In an era before the internet and smartphones the joy of Victory in Europe (VE) Day was reported in more traditional ways.
When World War II ended in Europe on Tuesday 8 May, 1945 with the unconditional surrender of Germany, Britain’s newspapers played a crucial role in communicating events to millions of ordinary Britons
Our researchers have explored how the popularity of newspapers helped spread stories about VE Day to huge audiences, offering images and commentary that radio, the only existing form of broadcast media could not.
During the war, eighty per cent of British families bought the Daily Mail, Daily Mirror, Daily Express, News Chronicle, Daily Herald or Daily Sketch, often out of very small household incomes.
The Daily Mirror was the most popular amongst fighting servicemen and their families, not least because of the mix of sex appeal and humour in a comic strip called Jane.
Created over ten years earlier by cartoonist Norman Pett, ‘Jane’s Journal, the Diary of a Bright Young Thing’, featured the daily misadventures of the heroine, but as the war advanced the comic strip developed with Jane joining the Army.
Jane became a symbol of British cheerfulness, with Winston Churchill describing her as the country’s ‘secret weapon’ and on VE Day, Pett took the unprecedented step of portraying her entirely naked except for a strategically draped Union Jack.

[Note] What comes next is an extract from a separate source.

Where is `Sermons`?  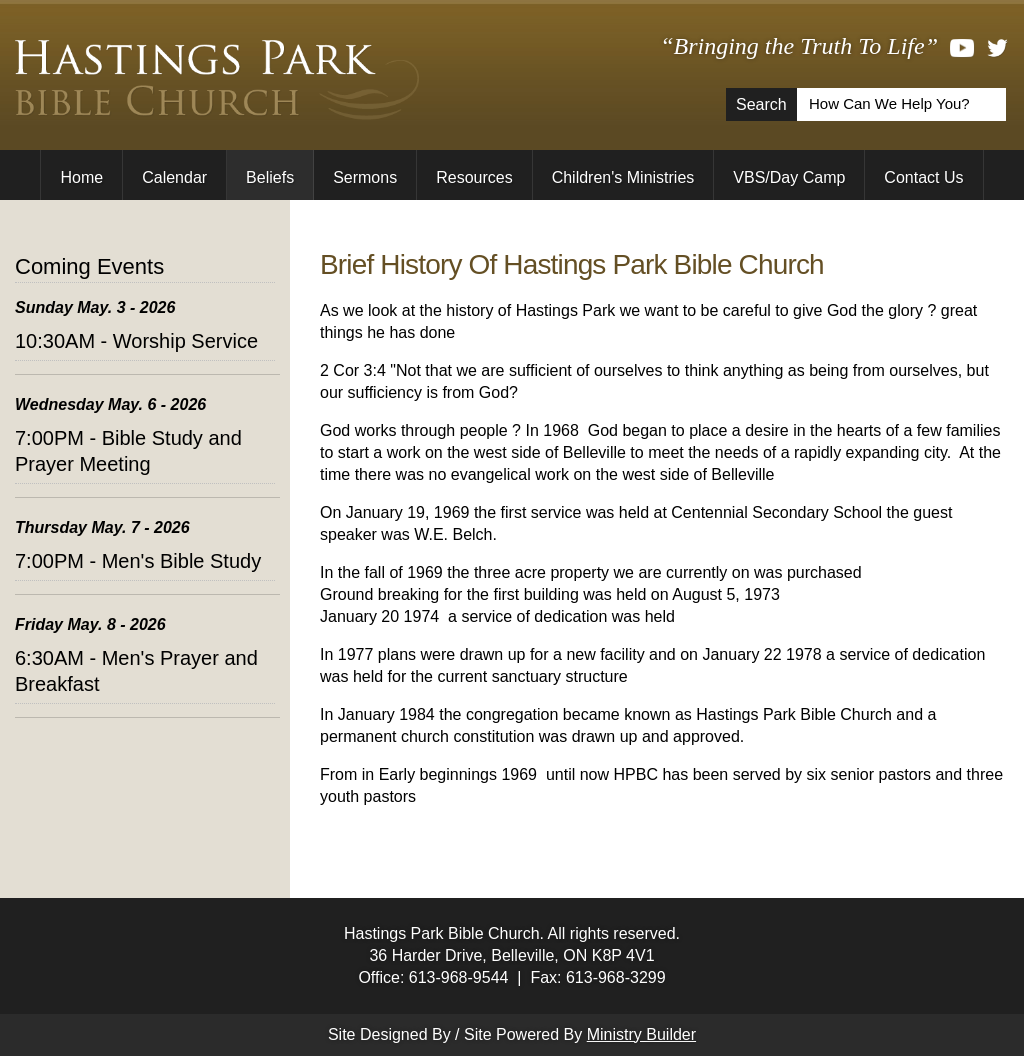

Other publications were quick to report on the celebrations with The Daily Mail featuring images of huge crowds in Piccadilly Circus, and The Times saying it ‘was thrilled to note that large bonfires ringed London and most public buildings were floodlit’.
The Guardian reminded its readers that ‘war still rages over a quarter of the globe’ and many of the men who had fought in Europe during World War II would have to risk their lives again in the continuing war against Imperial Japan
It’s not surprising that so many of these servicemen were pleased to be temporarily distracted by Jane’s cartoon antics in the Daily Mirror.